大丈夫、手を噛んだって事は、身を守る本能はちゃんと働いてる。大丈夫。
何やら、噛んだ猫の方が困惑した顔をしているのを見て、少し痛みが和らいだ。噛まれた親指はそのままに、残りの指でそっと猫の顔に触れた。
「落ち着いて? キミを助けたいだけなんだ」
果たして言葉が通じるのかは不明だが、敵意がないことが伝わればいい。
「・・・・・・・・」
猫はこちらを見上げながら、そっと口を離し、手を舐めてくれた。これは『ごめんなさい』と受け取っても?
「こんな傷大したことないよ。ありがとう」
なんだか某ジ○リ映画みたいな展開になってしまった。とりあえず、この猫が優しいコだというのは分かった。
それにしても、近くで見たら結構小さな傷がいっぱい……。目立つのは、左前足の付け根と、右後ろ足。毛が赤黒く染まってる。
「……よし」
多分イヤだろうけど、仕方ない、我慢して貰おう。
不思議そうにこちらを見ている猫を横目に、鞄を漁る。そしてズルズルとタオルを引っ張り出した。洗ったばかりだし、今日は使ってないから、割と清潔……だと思う……。
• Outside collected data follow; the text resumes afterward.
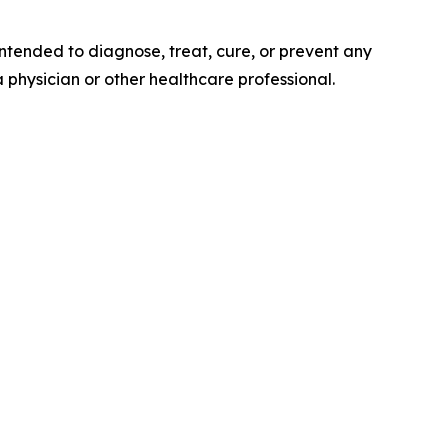
tended to diagnose, treat, cure, or prevent any
a physician or other healthcare professional.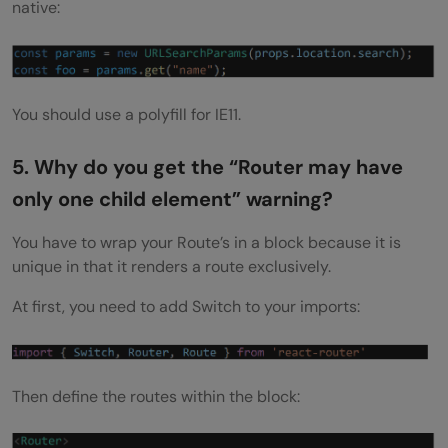
native:
You should use a polyfill for IE11.
5. Why do you get the “Router may have
only one child element” warning?
You have to wrap your Route’s in a block because it is
unique in that it renders a route exclusively.
At first, you need to add Switch to your imports:
Then define the routes within the block: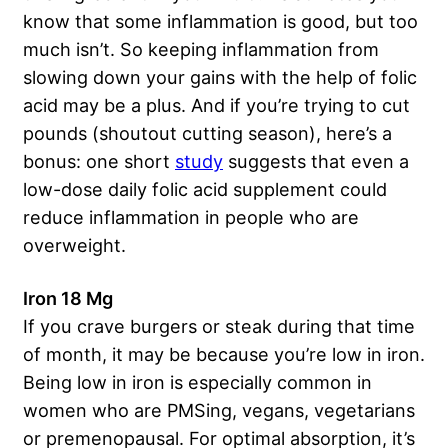
know that some inflammation is good, but too
much isn’t. So keeping inflammation from
slowing down your gains with the help of folic
acid may be a plus. And if you’re trying to cut
pounds (shoutout cutting season), here’s a
bonus: one short
study
suggests that even a
low-dose daily folic acid supplement could
reduce inflammation in people who are
overweight.
Iron 18 Mg
If you crave burgers or steak during that time
of month, it may be because you’re low in iron.
Being low in iron is especially common in
women who are PMSing, vegans, vegetarians
or premenopausal. For optimal absorption, it’s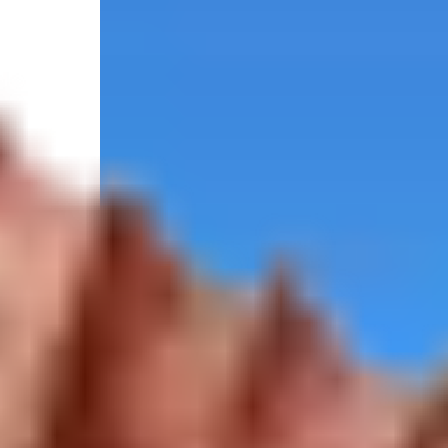
5.0
/
(5 reviews)
5
Federally permitted
300 Christopher Columbus Drive, Port Canaveral, F
Select your trip
Best Price Guarantee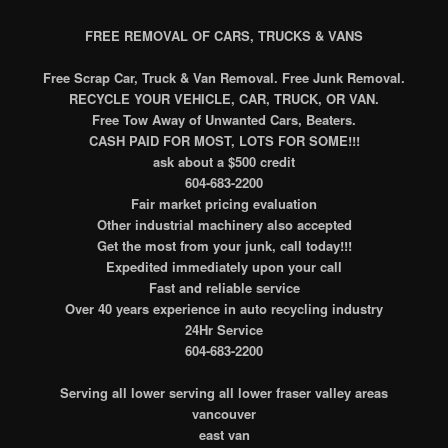
FREE REMOVAL OF CARS, TRUCKS & VANS
Free Scrap Car, Truck & Van Removal. Free Junk Removal.
RECYCLE YOUR VEHICLE, CAR, TRUCK, OR VAN.
Free Tow Away of Unwanted Cars, Beaters.
CASH PAID FOR MOST, LOTS FOR SOME!!!
ask about a $500 credit
604-683-2200
Fair market pricing evaluation
Other industrial machinery also accepted
Get the most from your junk, call today!!!
Expedited immediately upon your call
Fast and reliable service
Over 40 years experience in auto recycling industry
24Hr Service
604-683-2200
Serving all lower serving all lower fraser valley areas
vancouver
east van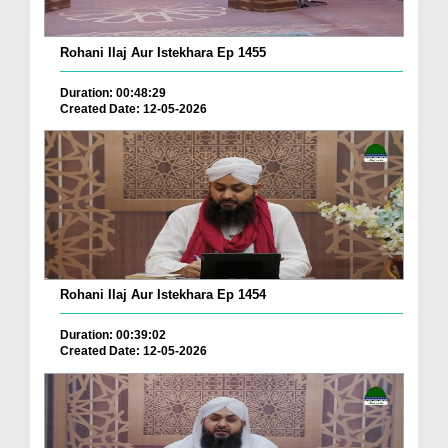
Rohani Ilaj Aur Istekhara Ep 1455
Duration: 00:48:29
Created Date: 12-05-2026
Rohani Ilaj Aur Istekhara Ep 1454
Duration: 00:39:02
Created Date: 12-05-2026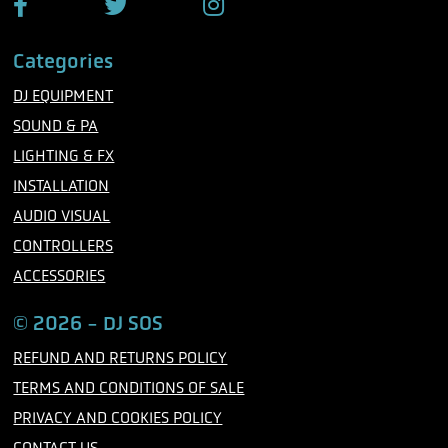
F
T
I
a
w
n
c
i
s
Categories
e
t
t
b
t
a
DJ EQUIPMENT
o
e
g
o
r
r
SOUND & PA
k
a
m
LIGHTING & FX
INSTALLATION
AUDIO VISUAL
CONTROLLERS
ACCESSORIES
© 2026 - DJ SOS
REFUND AND RETURNS POLICY
TERMS AND CONDITIONS OF SALE
PRIVACY AND COOKIES POLICY
CONTACT US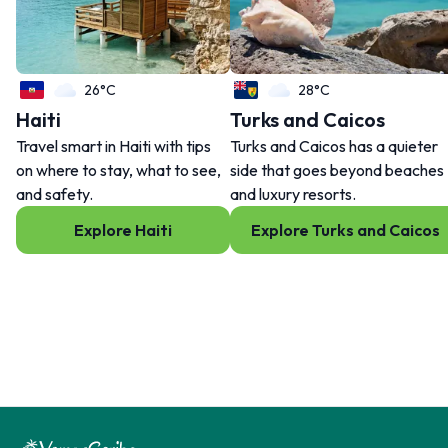
26°C
28°C
Haiti
Turks and Caicos
Travel smart in Haiti with tips
Turks and Caicos has a quieter
on where to stay, what to see,
side that goes beyond beaches
and safety.
and luxury resorts.
Explore Haiti
Explore Turks and Caicos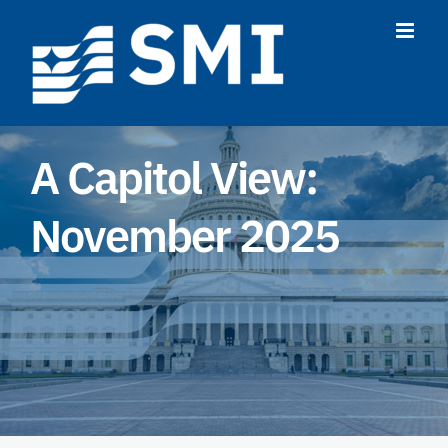
Skip
to
content
A Capitol View:
November 2025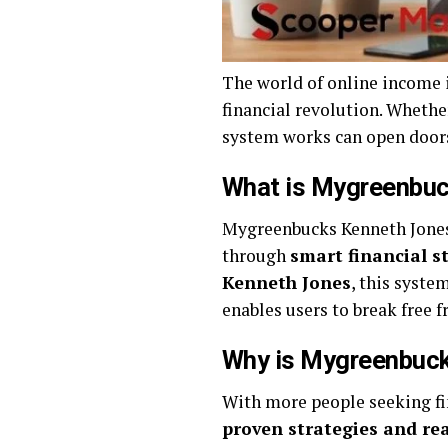
The world of online income 
financial revolution. Wheth
system works can open doors 
What is Mygreenbuc
Mygreenbucks Kenneth Jones 
through
smart financial s
Kenneth Jones
, this syste
enables users to break free
Why is Mygreenbuck
With more people seeking f
proven strategies and rea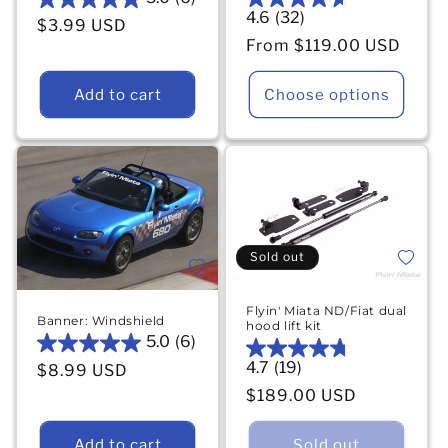
5.0
4.6
(32)
4.6
Regular price
$3.99 USD
out
out
Regular price
From $119.00 USD
of
of
5
5
stars.
Add to cart
Choose options
stars.
6
32
reviews
reviews
Add to 
Sold out
Add to wishlist
Flyin' Miata ND/Fiat dual
Banner: Windshield
hood lift kit
5.0
(6)
5.0
4.7
(19)
4.7
Regular price
$8.99 USD
out
out
Regular price
of
$189.00 USD
of
5
5
stars.
Add to cart
Sold out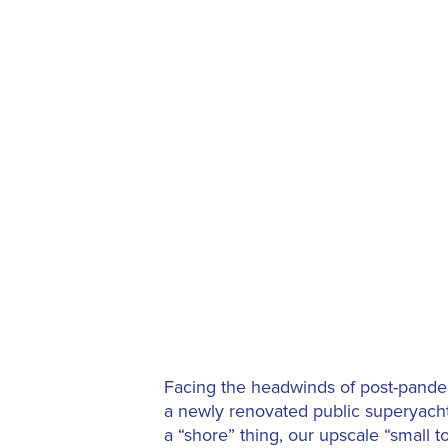
Facing the headwinds of post-pandem
a newly renovated public superyacht
a “shore” thing, our upscale “small 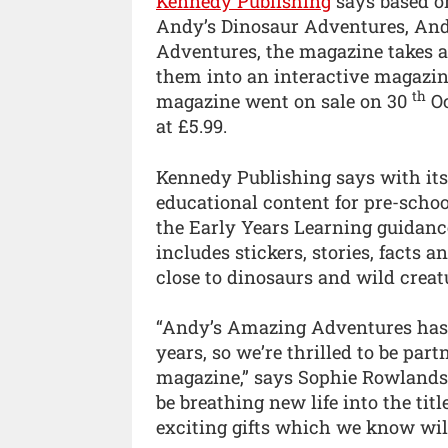
Kennedy Publishing
says based on
Andy’s Dinosaur Adventures, And
Adventures, the magazine takes a
them into an interactive magazin
th
magazine went on sale on 30
Oc
at £5.99.
Kennedy Publishing says with its
educational content for pre-scho
the Early Years Learning guidanc
includes stickers, stories, facts a
close to dinosaurs and wild creat
“Andy’s Amazing Adventures has b
years, so we’re thrilled to be par
magazine,” says Sophie Rowlands, 
be breathing new life into the ti
exciting gifts which we know will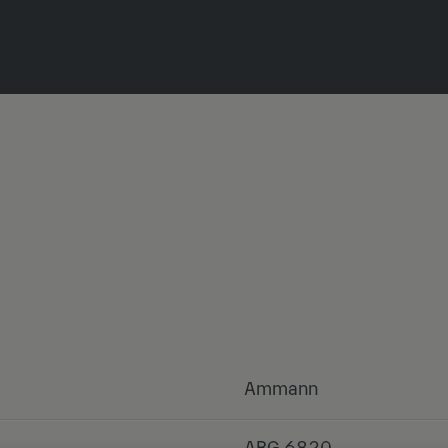
Ammann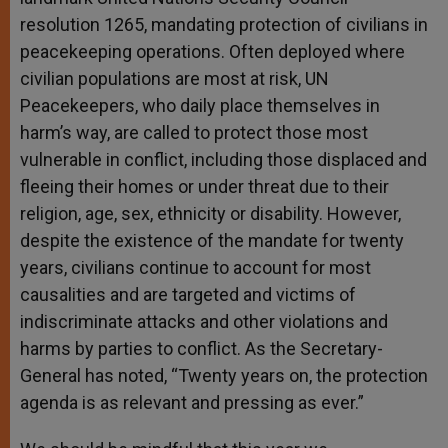
resolution 1265, mandating protection of civilians in
peacekeeping operations. Often deployed where
civilian populations are most at risk, UN
Peacekeepers, who daily place themselves in
harm’s way, are called to protect those most
vulnerable in conflict, including those displaced and
fleeing their homes or under threat due to their
religion, age, sex, ethnicity or disability. However,
despite the existence of the mandate for twenty
years, civilians continue to account for most
causalities and are targeted and victims of
indiscriminate attacks and other violations and
harms by parties to conflict. As the Secretary-
General has noted, “Twenty years on, the protection
agenda is as relevant and pressing as ever.”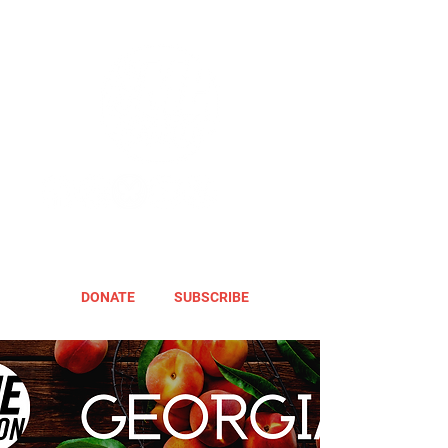
DONATE
SUBSCRIBE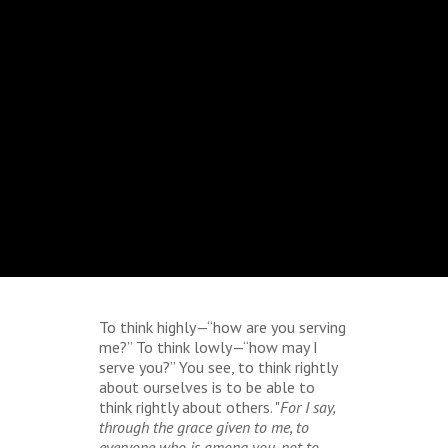
To think highly—“how are you serving
me?” To think lowly—“how may I
serve you?” You see, to think rightly
about ourselves is to be able to
think rightly about others. "
For I say,
through the grace given to me, to
everyone who is among you, not to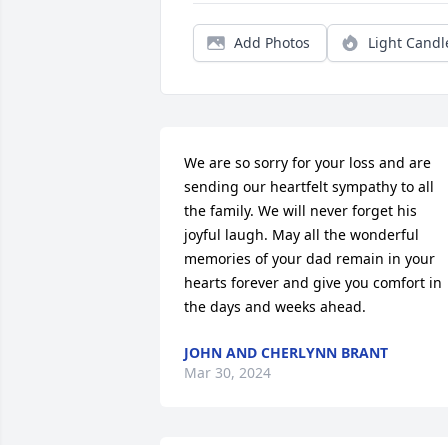
Add Photos
Light Candl
We are so sorry for your loss and are 
sending our heartfelt sympathy to all 
the family. We will never forget his 
joyful laugh. May all the wonderful 
memories of your dad remain in your 
hearts forever and give you comfort in 
the days and weeks ahead.
JOHN AND CHERLYNN BRANT
Mar 30, 2024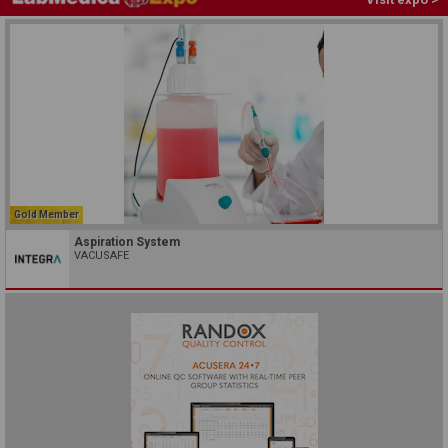
Gold Member
Aspiration System
VACUSAFE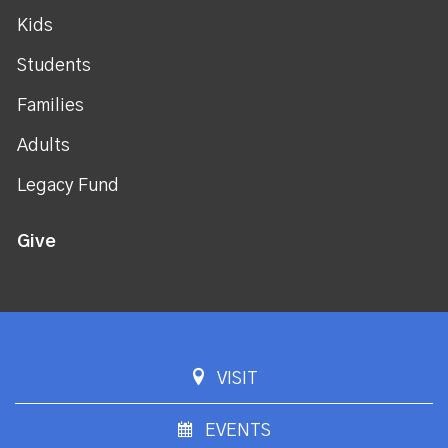
Kids
Students
Families
Adults
Legacy Fund
Give
VISIT
EVENTS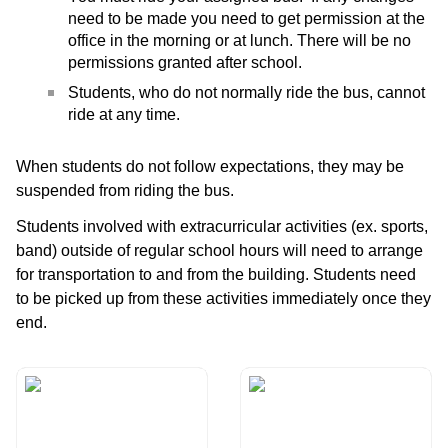
need to be made you need to get permission at the
office in the morning or at lunch. There will be no
permissions granted after school.
Students, who do not normally ride the bus, cannot
ride at any time.
When students do not follow expectations, they may be
suspended from riding the bus.
Students involved with extracurricular activities (ex. sports,
band) outside of regular school hours will need to arrange
for transportation to and from the building. Students need
to be picked up from these activities immediately once they
end.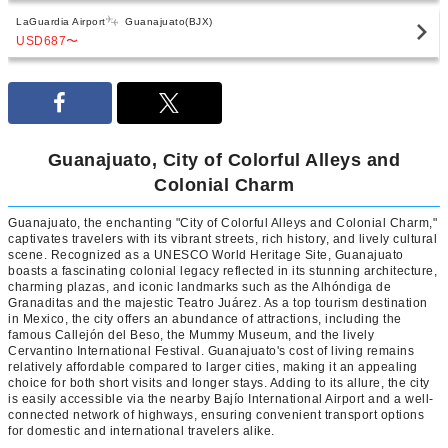
LaGuardia Airport
Guanajuato(BJX)
USD687
〜
Guanajuato, City of Colorful Alleys and
Colonial Charm
Guanajuato, the enchanting "City of Colorful Alleys and Colonial Charm,"
captivates travelers with its vibrant streets, rich history, and lively cultural
scene. Recognized as a UNESCO World Heritage Site, Guanajuato
boasts a fascinating colonial legacy reflected in its stunning architecture,
charming plazas, and iconic landmarks such as the Alhóndiga de
Granaditas and the majestic Teatro Juárez. As a top tourism destination
in Mexico, the city offers an abundance of attractions, including the
famous Callejón del Beso, the Mummy Museum, and the lively
Cervantino International Festival. Guanajuato's cost of living remains
relatively affordable compared to larger cities, making it an appealing
choice for both short visits and longer stays. Adding to its allure, the city
is easily accessible via the nearby Bajío International Airport and a well-
connected network of highways, ensuring convenient transport options
for domestic and international travelers alike.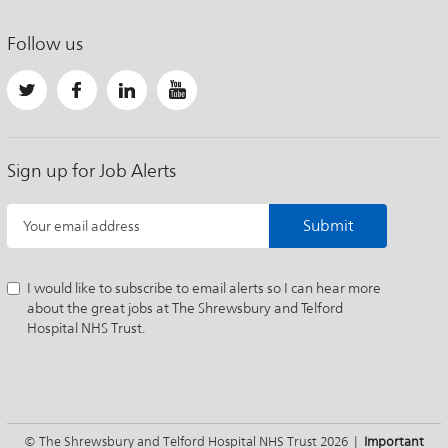
Follow us
Sign up for Job Alerts
Submit
Your email address
I would like to subscribe to email alerts so I can hear more
about the great jobs at The Shrewsbury and Telford
Hospital NHS Trust.
© The Shrewsbury and Telford Hospital NHS Trust 2026 |
Important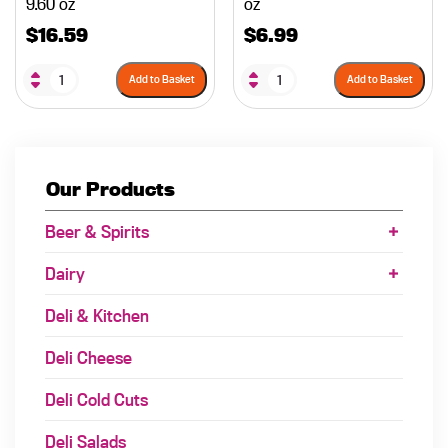
9.60 oz
oz
$
16.59
$
6.99
Add to Basket
Add to Basket
Our Products
Beer & Spirits
Dairy
Deli & Kitchen
Deli Cheese
Deli Cold Cuts
Deli Salads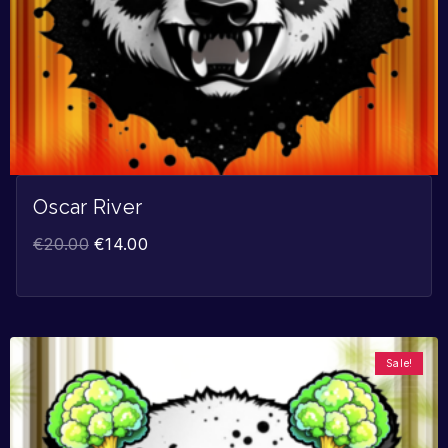
Oscar River
€
20.00
€
14.00
Sale!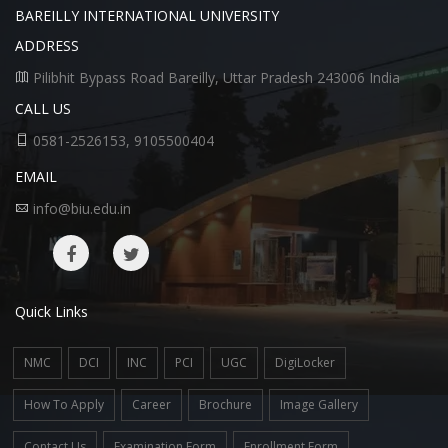
BAREILLY INTERNATIONAL UNIVERSITY
ADDRESS
Pilibhit Bypass Road Bareilly, Uttar Pradesh 243006 India
CALL US
0581-2526153, 9105500404
EMAIL
info@biu.edu.in
Quick Links
NMC
DCI
INC
PCI
UGC
DigiLocker
How To Apply
Career
Brochure
Image Gallery
Contact Us
Examination Form
Enrollment Form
タオルで猫をそっとくるんで、抱えた。暴れられたりして、余計な傷を作りたくなかったものだから。これならないよりマシだろうか。
所詮は自己満足なのだろうが、まあよしとしよう。
猫が意外にも大人しくしてくれている内に、と動物病院までの地図を記憶から探った。この時間でもまだやってるかなぁ? そんな言葉を猫に掛けながら、自宅へ向けていた行き先を変更した。